Data records:
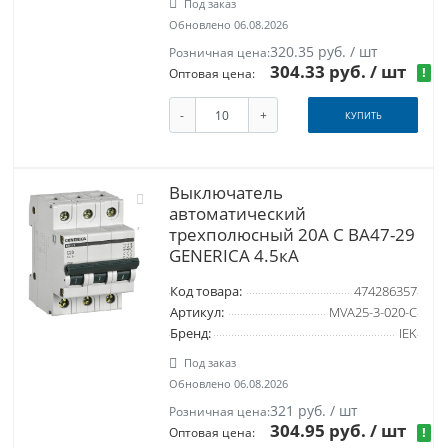
Под заказ
Обновлено 06.08.2026
320.35 руб. / шт
Розничная цена:
304.33 руб.
/ шт
!
Оптовая цена:
-
+
КУПИТЬ
Выключатель
автоматический
трехполюсный 20А C ВА47-29
GENERICA 4.5кА
Код товара:
474286357
Артикул:
MVA25-3-020-C
Бренд:
IEK
Под заказ
Обновлено 06.08.2026
321 руб. / шт
Розничная цена:
304.95 руб.
/ шт
!
Оптовая цена:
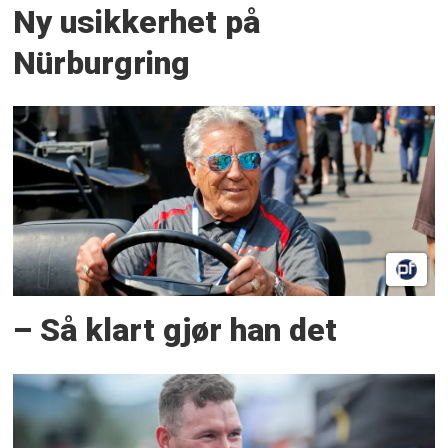
Ny usikkerhet på
Nürburgring
– Så klart gjør han det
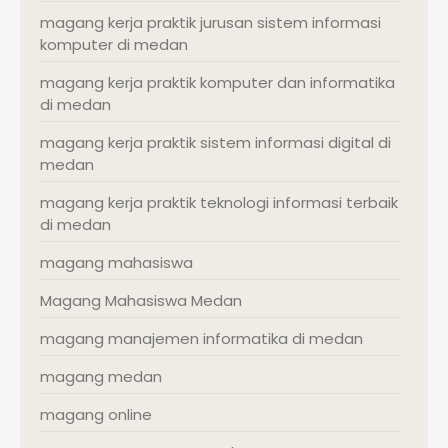
magang kerja praktik jurusan sistem informasi
komputer di medan
magang kerja praktik komputer dan informatika
di medan
magang kerja praktik sistem informasi digital di
medan
magang kerja praktik teknologi informasi terbaik
di medan
magang mahasiswa
Magang Mahasiswa Medan
magang manajemen informatika di medan
magang medan
magang online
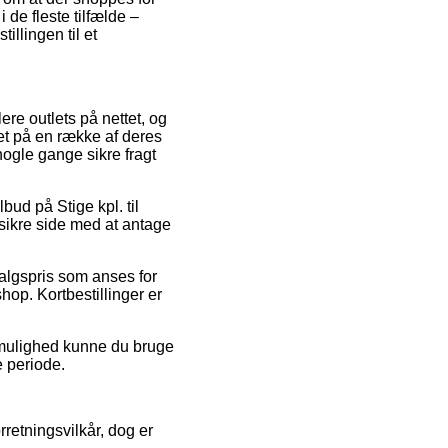
 de fleste tilfælde –
illingen til et
lere outlets på nettet, og
uet på en række af deres
nogle gange sikre fragt
bud på Stige kpl. til
sikre side med at antage
salgspris som anses for
hop. Kortbestillinger er
v mulighed kunne du bruge
e periode.
retningsvilkår, dog er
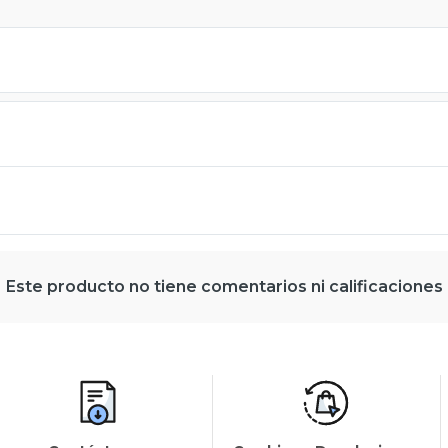
Este producto no tiene comentarios ni calificaciones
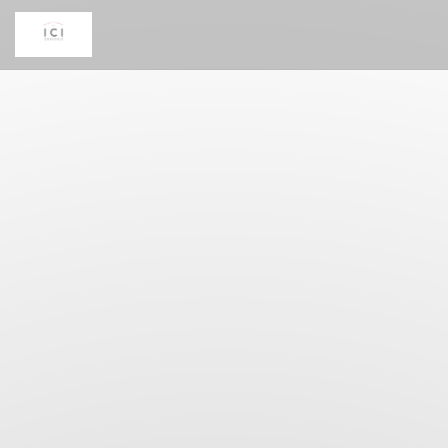
Personnalisation de vos choix en matière de cookies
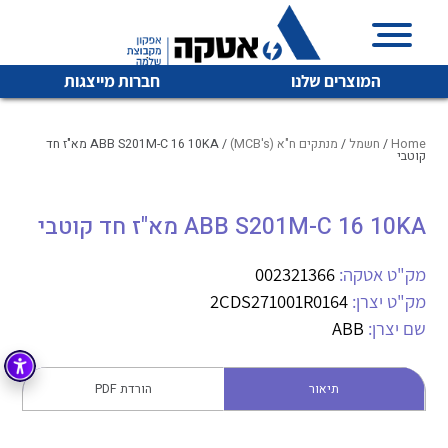
המוצרים שלנו
חברות מייצגות
Home
/
חשמל
/
מנתקים ח"א (MCB's)
/ ABB S201M-C 16 10KA מא"ז חד
קוטבי
איכות | שרות | זמינות
ABB S201M-C 16 10KA מא"ז חד קוטבי
לכל מוצרי היצרן
לכל מוצרי היצרן
אטקה בע”מ היא החברה הגדולה והמובילה בישראל בשיווק
מק"ט אטקה:
002321366
והפצה של מוצרי
מיתוג, בקרה , ואינסטלציה חשמלית ופעילה ב7 תחומים:
מק"ט יצרן:
2CDS271001R0164
שם יצרן:
ABB
חשמל
מיתוג ואינסטלציה חשמלית
בקרה
רובוטיקה ואוטומציה תעשייתית
תיאור
הורדת PDF
לכל מוצרי היצרן
לכל מוצרי היצרן
זיווד
קופסאות וארונות לחשמל, בקרה ואלקטרוניקה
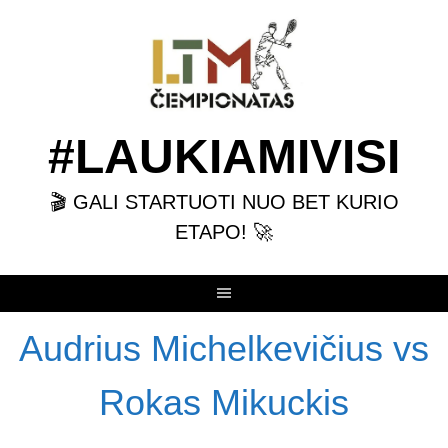
Skip
to
content
#LAUKIAMIVISI
🎬 GALI STARTUOTI NUO BET KURIO
ETAPO! 🚀
Audrius Michelkevičius vs
Rokas Mikuckis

Brief:
Print every record exactly without the images.

Task solution:
Под заказ
Обновлено 06.08.2026
320.35 руб. / шт
Розничная цена:
304.33 руб.
/ шт
!
Оптовая цена:
-
+
КУПИТЬ
Выключатель
автоматический
трехполюсный 20А C ВА47-29
GENERICA 4.5кА
Код товара:
474286357
Артикул:
MVA25-3-020-C
Бренд:
IEK
Под заказ
Обновлено 06.08.2026
321 руб. / шт
Розничная цена:
304.95 руб.
/ шт
!
Оптовая цена:
Ny usikkerhet på
Nürburgring
– Så klart gjør han det
magang kerja praktik jurusan sistem informasi
komputer di medan
magang kerja praktik komputer dan informatika
di medan
magang kerja praktik sistem informasi digital di
medan
magang kerja praktik teknologi informasi terbaik
di medan
magang mahasiswa
Magang Mahasiswa Medan
magang manajemen informatika di medan
magang medan
magang online
 de fleste tilfælde –
illingen til et
lere outlets på nettet, og
uet på en række af deres
nogle gange sikre fragt
bud på Stige kpl. til
sikre side med at antage
salgspris som anses for
hop. Kortbestillinger er
v mulighed kunne du bruge
e periode.
retningsvilkår, dog er
Este producto no tiene comentarios ni calificaciones
Personnalisation de vos choix en matière de cookies
המוצרים שלנו
חברות מייצגות
Home
/
חשמל
/
מנתקים ח"א (MCB's)
/ ABB S201M-C 16 10KA מא"ז חד
קוטבי
איכות | שרות | זמינות
ABB S201M-C 16 10KA מא"ז חד קוטבי
לכל מוצרי היצרן
לכל מוצרי היצרן
אטקה בע”מ היא החברה הגדולה והמובילה בישראל בשיווק
מק"ט אטקה:
002321366
והפצה של מוצרי
מיתוג, בקרה , ואינסטלציה חשמלית ופעילה ב7 תחומים:
מק"ט יצרן:
2CDS271001R0164
שם יצרן:
ABB
חשמל
מיתוג ואינסטלציה חשמלית
בקרה
רובוטיקה ואוטומציה תעשייתית
תיאור
הורדת PDF
לכל מוצרי היצרן
לכל מוצרי היצרן
זיווד
קופסאות וארונות לחשמל, בקרה ואלקטרוניקה
Skip
to
content
#LAUKIAMIVISI
🎬 GALI STARTUOTI NUO BET KURIO
ETAPO! 🚀
Audrius Michelkevičius vs
Rokas Mikuckis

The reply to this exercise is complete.